5.2 Frontend Widgets

  • Widget Entry Point: A new build target (widget.html + widget.tsx) must be created to serve simplified UI components.
  • Note Viewer Widget: A lightweight version of the NoteViewer component that:
    • Renders Markdown.
    • Handles Wikilink clicks (by requesting ChatGPT to navigate or loading the new note within the widget).
    • Hides the sidebar and app chrome.
  • Search Widget: A simple list view for search results that triggers note navigation on click.

5.3 Infrastructure

  • Static Serving: The FastAPI server must serve widget.html with the correct text/html+skybridge MIME type when requested.
  • Build Pipeline: The Vite configuration must output both the main SPA (index.html) and the widget bundle (widget.html).

6. Success Criteria

  1. Widget Rendering: A read_note tool call successfully renders the custom HTML widget inside the ChatGPT Developer Mode interface.
  2. Navigation: Clicking a Wikilink in the widget successfully loads the target note (either by refreshing the widget or triggering a new tool call).
  3. Zero Regression: The existing standalone web app (/) continues to function normally for local development.
  4. Performance: Widget load time < 500ms (leveraging the lightweight bundle).

7. Assumptions & Dependencies

  • Host: Hugging Face Spaces or Localhost (tunneled) will be used for hosting.
  • Apps SDK: We rely on the OpenAI Apps SDK beta features; behavior may be subject to platform changes.
  • Auth: We assume a single-tenant or shared-tenant "demo" mode is acceptable for the hackathon submission.
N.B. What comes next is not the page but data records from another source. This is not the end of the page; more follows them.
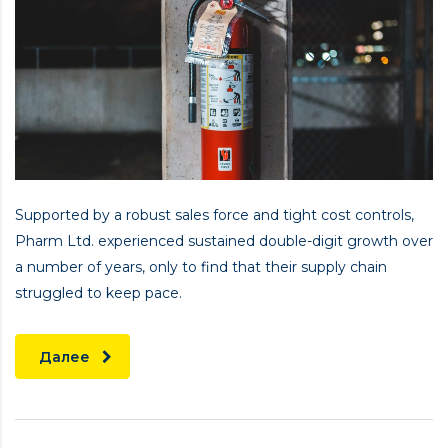
Supported by a robust sales force and tight cost controls,
Pharm Ltd. experienced sustained double-digit growth over
a number of years, only to find that their supply chain
struggled to keep pace.
Далее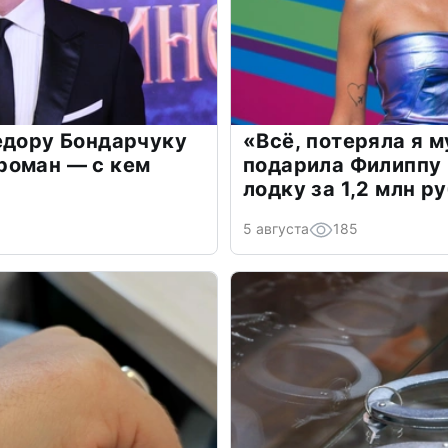
едору Бондарчуку
«Всё, потеряла я 
роман — с кем
подарила Филиппу
лодку за 1,2 млн р
5 августа
185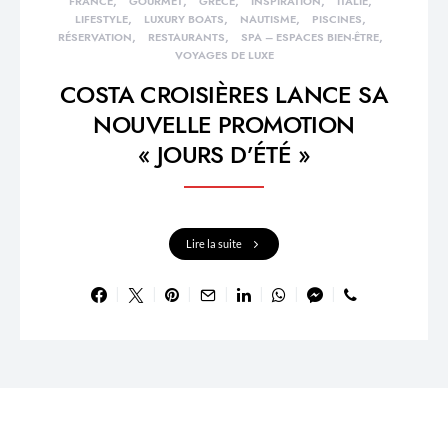
FRANCE
GOURMET
GRÈCE
INSPIRATION
ITALIE
LIFESTYLE
LUXURY BOATS
NAUTISME
PISCINES
RÉSERVATION
RESTAURANTS
SPA – ESPACES BIEN-ÊTRE
VOYAGES DE LUXE
COSTA CROISIÈRES LANCE SA
NOUVELLE PROMOTION
« JOURS D’ÉTÉ »
Lire la suite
8. Questions & Clarifications

  1. Widget Navigation: When a user clicks a link in the widget, should it trigger a client-side router push (staying in the same iframe) or ask ChatGPT to "open note X"?

    • Assumption: Client-side navigation within the widget is smoother for "browsing", while asking ChatGPT is better for "contextualizing". We will prioritize client-side navigation for V1 to keep the UI snappy.
  2. Auth Header: Will ChatGPT send the service token in the Authorization header?

    • Assumption: Yes, we will configure the Custom API Action or App definition with the static Bearer token.